Without regularization, MLE gets $μ_{t} = y_{t}, σ^{2} = 0$ . So we define ${\hat{μ}}_{t}^{ridge} (λ)$ and ${\hat{μ}}_{t}^{lasso} (λ)$ , which minimize $\sum_{t = 1}^{n} (y_{t} - μ_{t})^{2} + λ \sum_{t = 2}^{n - 1} ((μ_{t + 1} - μ_{t}) - (μ_{t} - μ_{t - 1}))^{2}$ and $\sum_{t = 1}^{n} (y_{t} - μ_{t})^{2} + λ \sum_{t = 2}^{n - 1} | (μ_{t + 1} - μ_{t}) - (μ_{t} - μ_{t - 1}) | .$ We already know from here that ${\hat{μ}}_{t}^{ridge} (λ) = X {\hat{β}}^{ridge} (λ), {\hat{μ}}_{t}^{lasso} (λ) = X {\hat{β}}^{lasso} (λ),$ where $X = (\begin{matrix} 1 & 0 & 0 & \dots & 0 \\ 1 & 1 & 0 & \dots & 0 \\ 1 & 2 & 1 & \dots & 0 \\ ⋮ & ⋮ & ⋮ & ⋱ & ⋮ \\ 1 & n - 1 & n - 2 & \dots & 1 \end{matrix}), β = (\begin{matrix} β_{0} \\ β_{1} \\ ⋮ \\ β_{n - 1} \end{matrix}),$ and ${\hat{β}}^{ridge} (λ), {\hat{β}}^{lasso} (λ)$ respectively minimize $| | y - X β | |^{2} + \sum_{t = 2}^{n - 1} β_{t}^{2}, | | y - X β | |^{2} + \sum_{t = 2}^{n - 1} | β_{t} | .$

This model is an example of the "mean model" where focus is on $μ_{t}$ . The next two models will be examples of "variance models".

2 Model Two

Consider $\begin{matrix} (2.1) & y_{t} \overset{i . n . d}{\sim} N (0, τ_{t}^{2}) . \end{matrix}$ The likelihood is $\begin{matrix} (2.2) & \prod_{t = 1}^{n} \frac{1}{τ_{t}} \exp (- \frac{y_{t}^{2}}{2 τ_{t}^{2}}) . \end{matrix}$ Then $(y_{1}^{2}, \dots, y_{n}^{2})$ form the sufficient statistic.
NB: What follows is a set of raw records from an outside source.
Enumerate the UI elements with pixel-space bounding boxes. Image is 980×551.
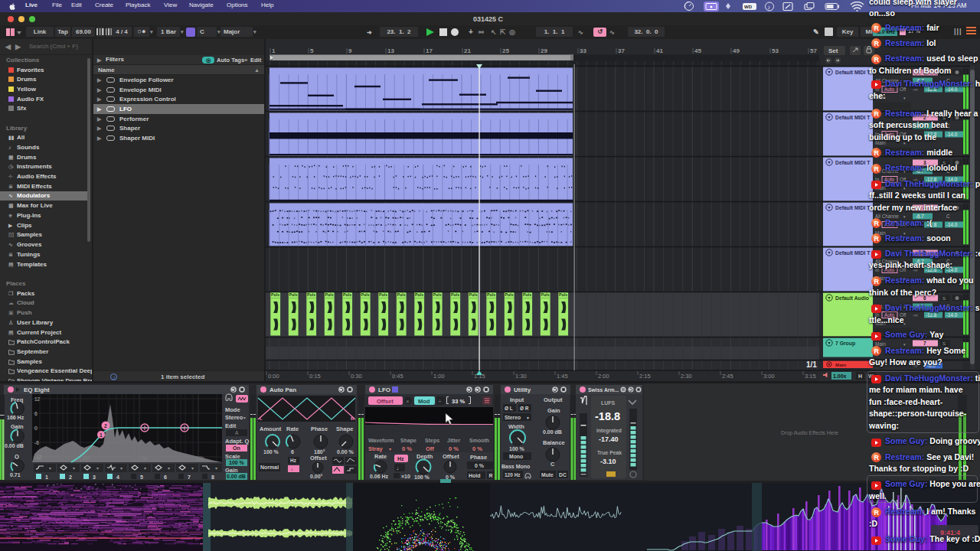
svg-text:-12.8: -12.8 xyxy=(926,86,937,92)
svg-text:17: 17 xyxy=(426,47,433,54)
svg-text:Output: Output xyxy=(544,396,563,403)
svg-text:Stray: Stray xyxy=(368,445,384,452)
svg-text:0 %: 0 % xyxy=(475,463,485,468)
svg-text:0.00 dB: 0.00 dB xyxy=(227,474,246,479)
svg-text:7: 7 xyxy=(188,474,191,480)
svg-text:Offset: Offset xyxy=(443,453,459,460)
svg-text:Default MIDI T: Default MIDI T xyxy=(835,70,871,75)
svg-text:-14.0: -14.0 xyxy=(946,267,958,272)
svg-text:▾: ▾ xyxy=(120,466,122,471)
svg-text:Auto: Auto xyxy=(884,267,894,272)
svg-text:♩: ♩ xyxy=(397,465,402,471)
svg-text:Hz: Hz xyxy=(397,456,404,461)
svg-text:Main: Main xyxy=(875,95,886,100)
svg-text:Puls: Puls xyxy=(289,292,298,297)
svg-text:Gain: Gain xyxy=(547,407,560,414)
svg-text:0 %: 0 % xyxy=(449,445,459,452)
svg-text:Ext. In: Ext. In xyxy=(875,304,889,309)
svg-text:Mod: Mod xyxy=(418,398,430,405)
svg-text:-∞: -∞ xyxy=(913,222,918,227)
svg-text:Puls: Puls xyxy=(523,292,531,297)
svg-text:C: C xyxy=(946,304,950,309)
svg-text:Off: Off xyxy=(900,86,906,92)
svg-text:7: 7 xyxy=(923,341,926,346)
svg-text:DC: DC xyxy=(559,472,567,478)
svg-text:S: S xyxy=(942,251,946,256)
svg-text:Waveform: Waveform xyxy=(368,438,394,443)
svg-text:Set: Set xyxy=(828,47,838,54)
svg-text:×: × xyxy=(407,399,410,404)
svg-text:Auto: Auto xyxy=(884,86,894,92)
svg-text:Hold: Hold xyxy=(469,473,481,478)
svg-text:Auto: Auto xyxy=(884,312,894,318)
svg-text:Auto: Auto xyxy=(884,132,894,137)
svg-text:-6.7: -6.7 xyxy=(916,304,924,309)
svg-text:-∞: -∞ xyxy=(913,132,918,137)
svg-text:0:45: 0:45 xyxy=(392,373,403,380)
svg-text:1: 1 xyxy=(45,474,48,480)
svg-text:Width: Width xyxy=(508,423,524,430)
svg-text:-∞: -∞ xyxy=(913,86,918,92)
svg-text:Steps: Steps xyxy=(425,438,439,444)
svg-text:×10: ×10 xyxy=(401,474,410,479)
svg-text:S: S xyxy=(942,206,946,210)
svg-text:0.06 Hz: 0.06 Hz xyxy=(370,474,389,479)
svg-text:-6.7: -6.7 xyxy=(916,78,924,83)
svg-text:6: 6 xyxy=(923,295,926,301)
svg-text:-18.8: -18.8 xyxy=(595,410,620,422)
svg-text:All Channe: All Channe xyxy=(875,123,899,129)
svg-text:Normal: Normal xyxy=(260,465,279,470)
svg-text:3:15: 3:15 xyxy=(805,373,816,380)
svg-text:180°: 180° xyxy=(314,449,325,455)
svg-text:Integrated: Integrated xyxy=(596,428,622,434)
svg-text:-∞: -∞ xyxy=(913,267,918,272)
svg-text:0 %: 0 % xyxy=(472,445,482,452)
svg-text:On: On xyxy=(233,445,240,451)
svg-text:Main: Main xyxy=(875,230,886,236)
svg-text:Puls: Puls xyxy=(325,292,334,297)
svg-text:Mode: Mode xyxy=(225,406,240,413)
svg-text:100 %: 100 % xyxy=(414,474,430,480)
svg-text:Off: Off xyxy=(900,222,906,227)
svg-text:33 %: 33 % xyxy=(452,398,465,405)
svg-text:Smooth: Smooth xyxy=(469,438,489,443)
svg-text:Shape: Shape xyxy=(400,438,416,444)
svg-text:Puls: Puls xyxy=(361,292,370,297)
svg-text:Off: Off xyxy=(900,312,906,318)
svg-text:Bass Mono: Bass Mono xyxy=(501,464,530,469)
svg-text:5: 5 xyxy=(310,47,314,54)
svg-text:♪: ♪ xyxy=(767,4,770,11)
svg-text:0:30: 0:30 xyxy=(351,373,362,380)
svg-text:Ø R: Ø R xyxy=(520,406,529,411)
svg-text:C: C xyxy=(946,259,950,264)
svg-text:6: 6 xyxy=(34,411,38,416)
svg-text:2:45: 2:45 xyxy=(722,373,733,380)
svg-text:Gain: Gain xyxy=(225,467,238,474)
svg-text:In: In xyxy=(875,132,880,137)
svg-text:All Channe: All Channe xyxy=(875,168,899,174)
svg-text:3: 3 xyxy=(923,160,926,165)
svg-text:In: In xyxy=(875,86,880,92)
svg-text:Main: Main xyxy=(875,341,886,347)
svg-text:-∞: -∞ xyxy=(913,177,918,182)
svg-text:Swiss Arm...: Swiss Arm... xyxy=(588,387,619,393)
svg-text:▾: ▾ xyxy=(191,466,194,471)
svg-text:0 %: 0 % xyxy=(402,445,412,452)
svg-text:Default MIDI T: Default MIDI T xyxy=(835,115,871,120)
svg-text:In: In xyxy=(875,312,880,318)
svg-text:In: In xyxy=(875,222,880,227)
svg-text:2:15: 2:15 xyxy=(639,373,651,380)
svg-text:Default MIDI T: Default MIDI T xyxy=(835,250,871,256)
svg-text:6: 6 xyxy=(164,474,167,480)
svg-text:Puls: Puls xyxy=(433,292,442,297)
svg-text:Puls: Puls xyxy=(379,292,387,297)
svg-text:Hz: Hz xyxy=(290,458,297,463)
svg-text:3:00: 3:00 xyxy=(763,373,775,380)
svg-text:-6.7: -6.7 xyxy=(916,168,924,174)
svg-text:1.00x: 1.00x xyxy=(833,373,847,379)
svg-text:Main: Main xyxy=(835,362,846,367)
svg-text:100 %: 100 % xyxy=(229,460,245,465)
svg-text:-6: -6 xyxy=(34,440,39,445)
svg-text:C: C xyxy=(946,78,950,83)
svg-text:-14.0: -14.0 xyxy=(946,222,958,227)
Under (2.1), $y_{t}^{2} \overset{i . n . d}{\sim} τ_{t}^{2} χ_{1}^{2} .$ Note that density of $τ_{t}^{2} χ_{1}^{2}$ is proportional to $\frac{1}{τ_{t}^{2}} {(\frac{x}{τ_{t}^{2}})}^{- \frac{1}{2}} \exp (- \frac{x}{2 τ_{t}^{2}}) = x^{- \frac{1}{2}} \frac{1}{τ_{t}} \exp (- \frac{x}{2 τ_{t}^{2}}) .$ The likelihood of $(y_{1}^{2}, \dots, y_{n}^{2})$ is thus $\prod_{t = 1}^{n} (y_{t}^{2})^{- \frac{1}{2}} \frac{1}{τ_{t}} \exp (- \frac{y_{t}^{2}}{2 τ_{t}^{2}}) .$ Dropping $(y_{t}^{2})^{- \frac{1}{2}}$ , we have (2.2).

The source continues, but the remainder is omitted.